- **Task prompt**
Hand back all records exactly, pictures omitted.

━━━

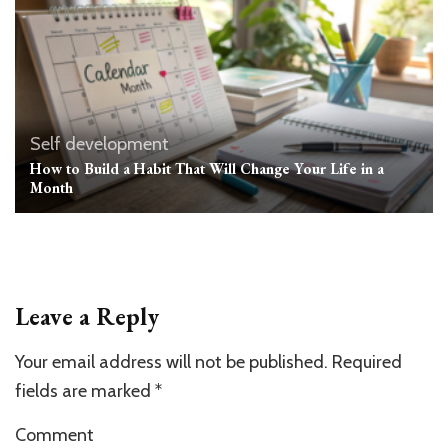
Self development
How to Build a Habit That Will Change Your Life in a
Month
Leave a Reply
Your email address will not be published.
Required
fields are marked
*
Comment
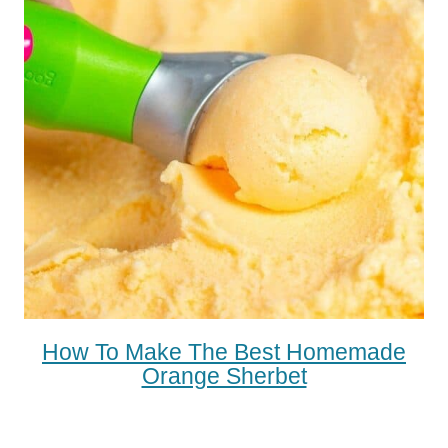
How To Make The Best Homemade
Orange Sherbet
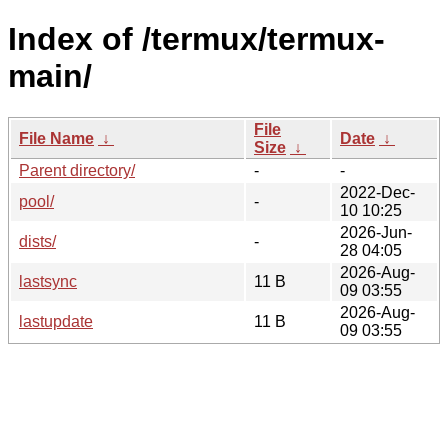
Index of /termux/termux-
main/
File
File Name
↓
Date
↓
Size
↓
Parent directory/
-
-
2022-Dec-
pool/
-
10 10:25
2026-Jun-
dists/
-
28 04:05
2026-Aug-
lastsync
11 B
09 03:55
2026-Aug-
lastupdate
11 B
09 03:55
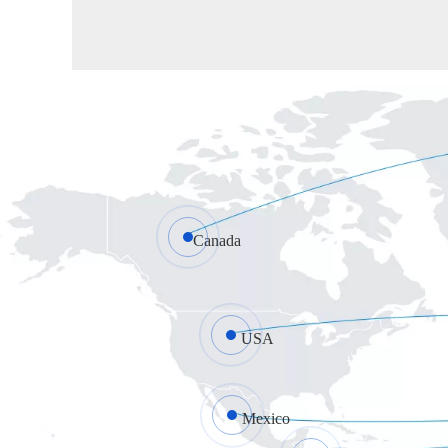
Canada
USA
Mexico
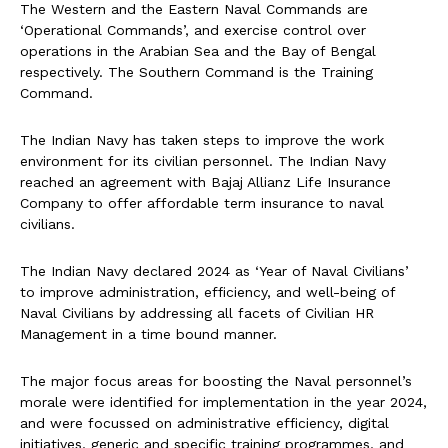
The Western and the Eastern Naval Commands are
‘Operational Commands’, and exercise control over
operations in the Arabian Sea and the Bay of Bengal
respectively. The Southern Command is the Training
Command.
The Indian Navy has taken steps to improve the work
environment for its civilian personnel. The Indian Navy
reached an agreement with Bajaj Allianz Life Insurance
Company to offer affordable term insurance to naval
civilians.
The Indian Navy declared 2024 as ‘Year of Naval Civilians’
to improve administration, efficiency, and well-being of
Naval Civilians by addressing all facets of Civilian HR
Management in a time bound manner.
The major focus areas for boosting the Naval personnel’s
morale were identified for implementation in the year 2024,
and were focussed on administrative efficiency, digital
initiatives, generic and specific training programmes, and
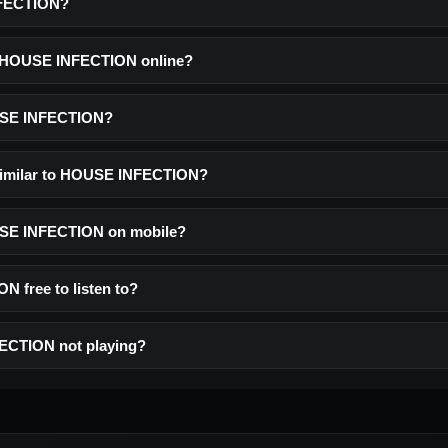
NFECTION?
to HOUSE INFECTION online?
USE INFECTION?
 similar to HOUSE INFECTION?
OUSE INFECTION on mobile?
 free to listen to?
ECTION not playing?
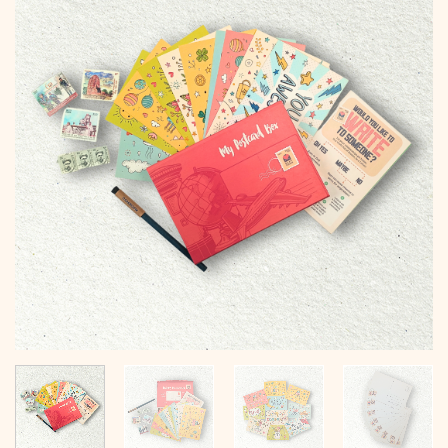
Add to
wishlist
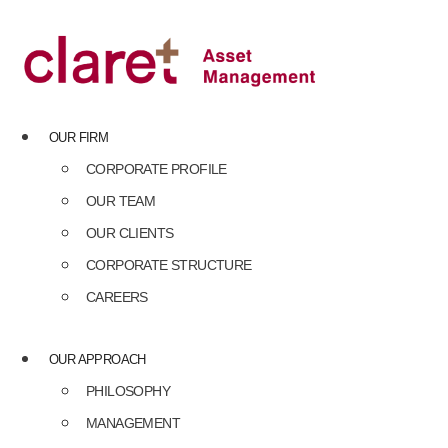
Skip
to
content
OUR FIRM
CORPORATE PROFILE
OUR TEAM
OUR CLIENTS
CORPORATE STRUCTURE
CAREERS
OUR APPROACH
PHILOSOPHY
MANAGEMENT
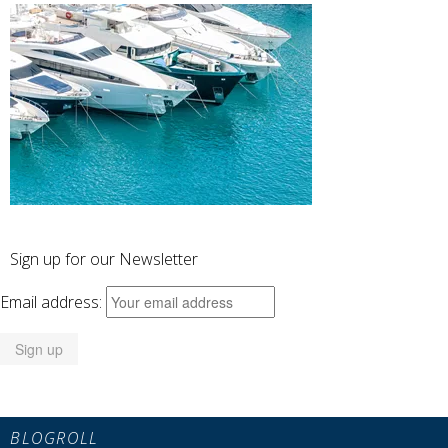
Sign up for our Newsletter
Email address:
BLOGROLL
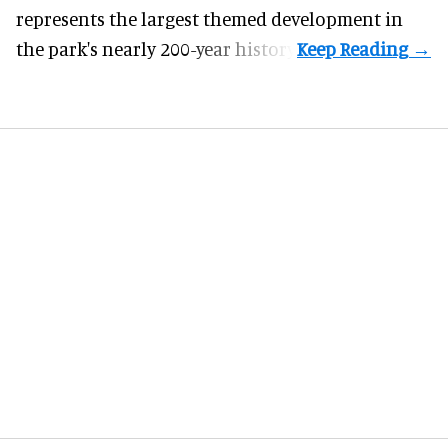
represents the largest themed development in
the park's nearly 200-year history.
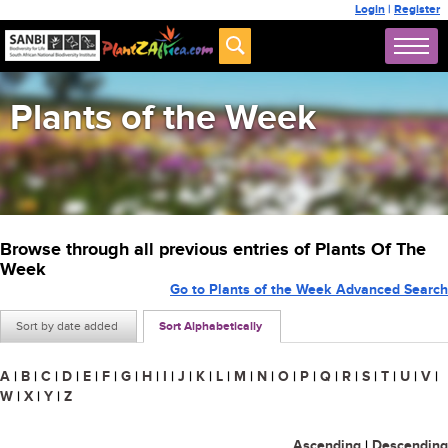
Login
|
Register
Plants of the Week
Browse through all previous entries of Plants Of The
Week
Go to Plants of the Week Advanced Search
Sort by date added
Sort Alphabetically
A
|
B
|
C
|
D
|
E
|
F
|
G
|
H
|
I
|
J
|
K
|
L
|
M
|
N
|
O
|
P
|
Q
|
R
|
S
|
T
|
U
|
V
|
W
|
X
|
Y
|
Z
Ascending
|
Descending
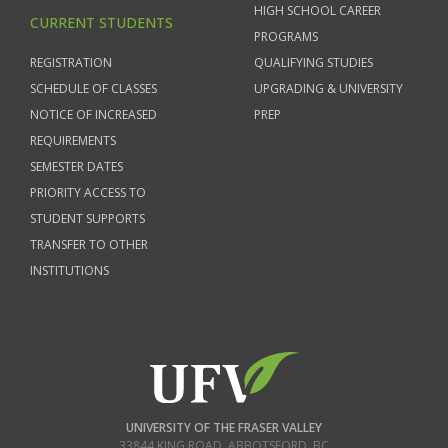
HIGH SCHOOL CAREER
CURRENT STUDENTS
PROGRAMS
REGISTRATION
QUALIFYING STUDIES
SCHEDULE OF CLASSES
UPGRADING & UNIVERSITY
NOTICE OF INCREASED
PREP
REQUIREMENTS
SEMESTER DATES
PRIORITY ACCESS TO
STUDENT SUPPORTS
TRANSFER TO OTHER
INSTITUTIONS
UNIVERSITY OF THE FRASER VALLEY
33844 KING ROAD
,
ABBOTSFORD, BC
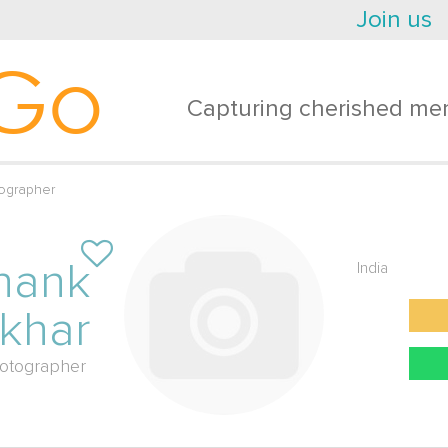
Join us
Go
Capturing cherished mem
ographer
hank
India
khar
otographer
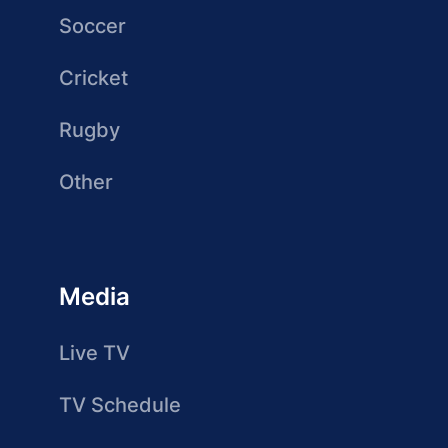
Soccer
Cricket
Rugby
Other
Media
Live TV
TV Schedule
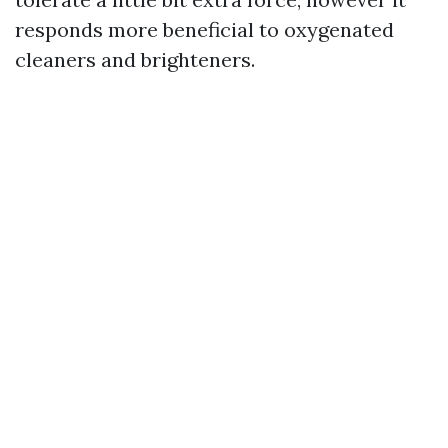
responds more beneficial to oxygenated
cleaners and brighteners.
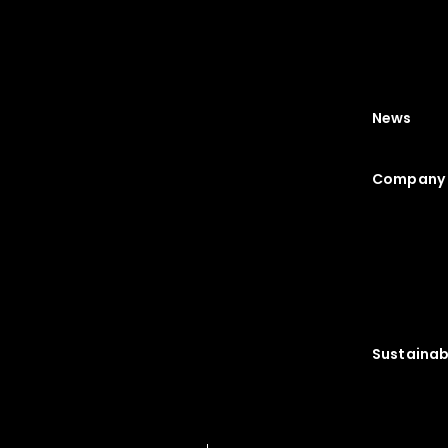
News
Company 
Sustainabi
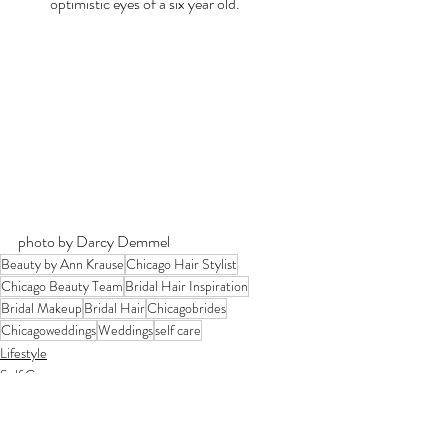
optimistic eyes of a six year old.
photo by Darcy Demmel
Beauty by Ann Krause
Chicago Hair Stylist
Chicago Beauty Team
Bridal Hair Inspiration
Bridal Makeup
Bridal Hair
Chicagobrides
Chicagoweddings
Weddings
self care
Lifestyle
Self Care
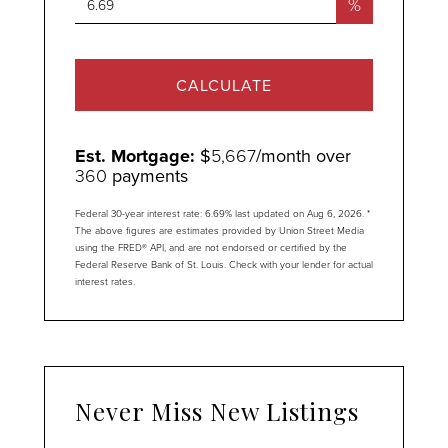
%
CALCULATE
Est. Mortgage:
$
5,667
/month over
360
payments
Federal 30-year interest rate:
6.69
% last updated on
Aug 6, 2026.
*
The above figures are estimates provided by Union Street Media
using the FRED® API, and are not endorsed or certified by the
Federal Reserve Bank of St. Louis. Check with your lender for actual
interest rates.
Never Miss New Listings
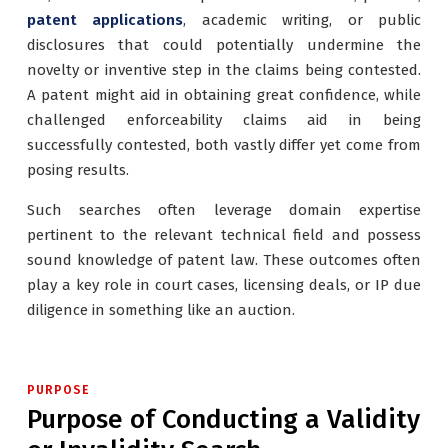
patent applications
, academic writing, or public
disclosures that could potentially undermine the
novelty or inventive step in the claims being contested.
A patent might aid in obtaining great confidence, while
challenged enforceability claims aid in being
successfully contested, both vastly differ yet come from
posing results.
Such searches often leverage domain expertise
pertinent to the relevant technical field and possess
sound knowledge of patent law. These outcomes often
play a key role in court cases, licensing deals, or IP due
diligence in something like an auction.
PURPOSE
Purpose of Conducting a Validity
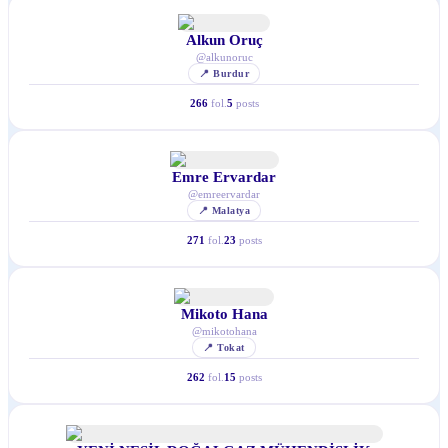
Alkun Oruç
@
alkunoruc
📍
Burdur
266
fol.
5
posts
Emre Ervardar
@
emreervardar
📍
Malatya
271
fol.
23
posts
Mikoto Hana
@
mikotohana
📍
Tokat
262
fol.
15
posts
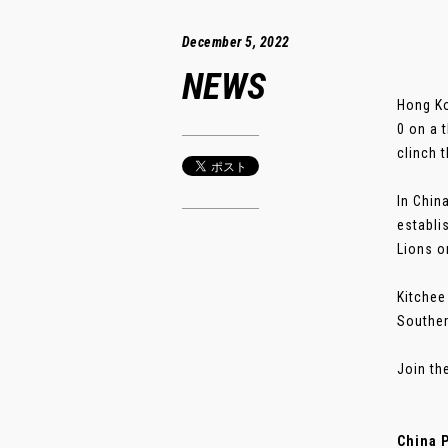
December 5, 2022
NEWS
Hong Ko
0 on a 
clinch t
In Chin
establi
Lions o
Kitchee
Souther
Join th
China 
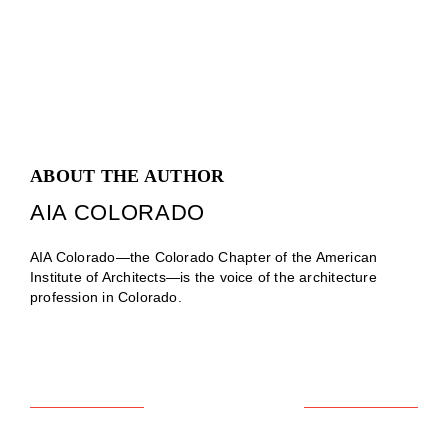
ABOUT THE AUTHOR
AIA COLORADO
AIA Colorado—the Colorado Chapter of the American
Institute of Architects—is the voice of the architecture
profession in Colorado.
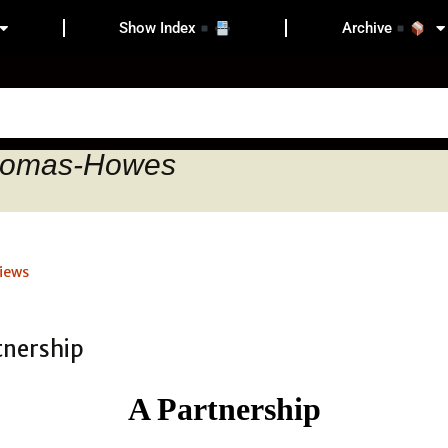
Show Index
Archive
Thomas-Howes
iews
A Partnership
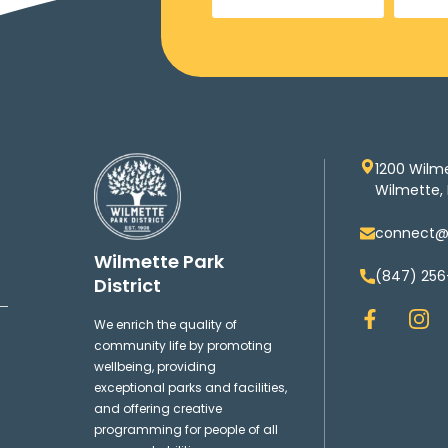
1200 Wilm
Wilmette, 
connect@w
Wilmette Park
(847) 256
District
F
I
We enrich the quality of
a
n
community life by promoting
c
s
wellbeing, providing
e
t
exceptional parks and facilities,
b
a
and offering creative
o
g
programming for people of all
o
r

━━━

- **Result for this exercise**
Self development
How to Build a Habit That Will Change Your Life in a
Month
Leave a Reply
Your email address will not be published.
Required
fields are marked
*
Comment
How To Make The Best Homemade
Orange Sherbet
Index of /termux/termux-
main/
File
File Name
↓
Date
↓
Size
↓
Parent directory/
-
-
2022-Dec-
pool/
-
10 10:25
2026-Jun-
dists/
-
28 04:05
2026-Aug-
lastsync
11 B
09 03:55
2026-Aug-
lastupdate
11 B
09 03:55
Canada
USA
Mexico
The Western and the Eastern Naval Commands are
‘Operational Commands’, and exercise control over
operations in the Arabian Sea and the Bay of Bengal
respectively. The Southern Command is the Training
Command.
The Indian Navy has taken steps to improve the work
environment for its civilian personnel. The Indian Navy
reached an agreement with Bajaj Allianz Life Insurance
Company to offer affordable term insurance to naval
civilians.
The Indian Navy declared 2024 as ‘Year of Naval Civilians’
to improve administration, efficiency, and well-being of
Naval Civilians by addressing all facets of Civilian HR
Management in a time bound manner.
The major focus areas for boosting the Naval personnel’s
morale were identified for implementation in the year 2024,
and were focussed on administrative efficiency, digital
initiatives, generic and specific training programmes, and
NFECTION?
to HOUSE INFECTION online?
USE INFECTION?
 similar to HOUSE INFECTION?
OUSE INFECTION on mobile?
 free to listen to?
ECTION not playing?
Add to
wishlist
Skip
to
content
OUR FIRM
CORPORATE PROFILE
OUR TEAM
OUR CLIENTS
CORPORATE STRUCTURE
CAREERS
OUR APPROACH
PHILOSOPHY
MANAGEMENT
Sign up for our Newsletter
Email address:
BLOGROLL
represents the largest themed development in
the park's nearly 200-year history.
Login
|
Register
Plants of the Week
Browse through all previous entries of Plants Of The
Week
Go to Plants of the Week Advanced Search
Sort by date added
Sort Alphabetically
A
|
B
|
C
|
D
|
E
|
F
|
G
|
H
|
I
|
J
|
K
|
L
|
M
|
N
|
O
|
P
|
Q
|
R
|
S
|
T
|
U
|
V
|
W
|
X
|
Y
|
Z
Ascending
|
Descending
HIGH SCHOOL CAREER
CURRENT STUDENTS
PROGRAMS
REGISTRATION
QUALIFYING STUDIES
SCHEDULE OF CLASSES
UPGRADING & UNIVERSITY
NOTICE OF INCREASED
PREP
REQUIREMENTS
SEMESTER DATES
PRIORITY ACCESS TO
STUDENT SUPPORTS
TRANSFER TO OTHER
INSTITUTIONS
UNIVERSITY OF THE FRASER VALLEY
33844 KING ROAD
,
ABBOTSFORD, BC
Join us
Go
Capturing cherished mem
ographer
hank
India
khar
otographer
Soccer
Cricket
Rugby
Other
Media
Live TV
TV Schedule
responds more beneficial to oxygenated
cleaners and brighteners.
News
Company 
Sustainabi
optimistic eyes of a six year old.
photo by Darcy Demmel
Beauty by Ann Krause
Chicago Hair Stylist
Chicago Beauty Team
Bridal Hair Inspiration
Bridal Makeup
Bridal Hair
Chicagobrides
Chicagoweddings
Weddings
self care
Lifestyle
Self Care
%
CALCULATE
Est. Mortgage:
$
5,667
/month over
360
payments
Federal 30-year interest rate:
6.69
% last updated on
Aug 6, 2026.
*
The above figures are estimates provided by Union Street Media
using the FRED® API, and are not endorsed or certified by the
Federal Reserve Bank of St. Louis. Check with your lender for actual
interest rates.
Never Miss New Listings
patent applications
, academic writing, or public
disclosures that could potentially undermine the
novelty or inventive step in the claims being contested.
A patent might aid in obtaining great confidence, while
challenged enforceability claims aid in being
successfully contested, both vastly differ yet come from
posing results.
Such searches often leverage domain expertise
pertinent to the relevant technical field and possess
sound knowledge of patent law. These outcomes often
play a key role in court cases, licensing deals, or IP due
diligence in something like an auction.
PURPOSE
Purpose of Conducting a Validity
Alkun Oruç
@
alkunoruc
📍
Burdur
266
fol.
5
posts
Emre Ervardar
@
emreervardar
📍
Malatya
271
fol.
23
posts
Mikoto Hana
@
mikotohana
📍
Tokat
262
fol.
15
posts
December 5, 2022
NEWS
Hong Ko
0 on a 
clinch t
In Chin
establi
Lions o
Kitchee
Souther
Join th
China 
ABOUT THE AUTHOR
AIA COLORADO
AIA Colorado—the Colorado Chapter of the American
Institute of Architects—is the voice of the architecture
profession in Colorado.
Show Index
Archive
Thomas-Howes
iews
A Partnership
1200 Wilm
Wilmette, 
connect@w
Wilmette Park
(847) 256
District
F
I
We enrich the quality of
a
n
community life by promoting
c
s
wellbeing, providing
e
t
exceptional parks and facilities,
b
a
and offering creative
o
g
programming for people of all
o
r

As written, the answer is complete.